Rating 4.7
Rating 4.7
Rating 4.5
Rating 4.7
Rating 4.7
Disclaimer : Real Data API only extracts publicly available data while maintaining a strict policy against collecting any personal or identity-related information.
Our FreshMenu scraper provides structured, real-time restaurant data from FreshMenu, empowering businesses, analysts, and food delivery platforms with actionable insights. The tool captures detailed information on menus, prices, ratings, cuisine types, availability, and promotional offers, helping brands optimise operations and understand market trends. With the FreshMenu restaurant data scraper, users can automate data collection, track competitor offerings, and monitor dynamic menu changes efficiently. This API-ready solution ensures accurate, up-to-date data for analytics, reporting, and business intelligence. Whether for market research, pricing strategy, or trend analysis, it delivers reliable, ready-to-use restaurant insights to support informed decision-making.

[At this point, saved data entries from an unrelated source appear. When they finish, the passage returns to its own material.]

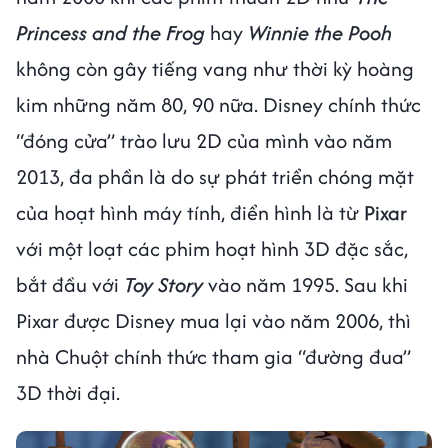
Princess and the Frog
hay
Winnie the Pooh
không còn gây tiếng vang như thời kỳ hoàng
kim những năm 80, 90 nữa. Disney chính thức
“đóng cửa” trào lưu 2D của mình vào năm
2013, đa phần là do sự phát triển chóng mặt
của hoạt hình máy tính, điển hình là từ
Pixar
với một loạt các phim hoạt hình 3D đặc sắc,
bắt đầu với
Toy Story
vào năm 1995. Sau khi
Pixar được Disney mua lại vào năm 2006, thì
nhà Chuột chính thức tham gia “đường đua”
3D thời đại.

The FreshMenu menu scraper is a tool designed to collect structured restaurant data from FreshMenu. It automatically extracts menu items, prices, ratings, availability, and offers from the platform, transforming unstructured web content into usable datasets. By simulating user interactions or directly accessing FreshMenu web pages, the scraper gathers real-time data efficiently. Businesses can use this information for analytics, trend monitoring, and competitor analysis. The process is automated, scalable, and ensures consistent updates, making it ideal for restaurants, food delivery services, and market researchers seeking insights from FreshMenu menus without manual effort.
Companies choose to scrape FreshMenu restaurant data to gain competitive insights, track pricing, monitor menu changes, and analyse customer preferences. Accessing FreshMenu data allows businesses to optimise food delivery operations, discover trending dishes, and improve marketing strategies. Analysts can identify patterns in cuisine popularity, understand local food demand, and enhance menu planning based on accurate, structured information. By extracting this data, restaurants, delivery platforms, and market researchers save time and resources while making informed decisions. It provides actionable intelligence that manual observation cannot match, helping brands remain competitive and responsive to market trends in the dynamic food delivery industry.
Using a FreshMenu scraper API provider, companies can access data responsibly while adhering to legal and ethical guidelines. It is crucial to respect FreshMenu’s terms of service, avoid overloading servers, and ensure personal data is protected. Data scraping for research, analytics, or competitive benchmarking is generally legal when it does not involve violating privacy or proprietary restrictions. Businesses should focus on publicly available restaurant data rather than personal user information. By using trusted API providers or scraping tools responsibly, organisations can gather insights from FreshMenu while mitigating legal risks and maintaining compliance with relevant data protection laws.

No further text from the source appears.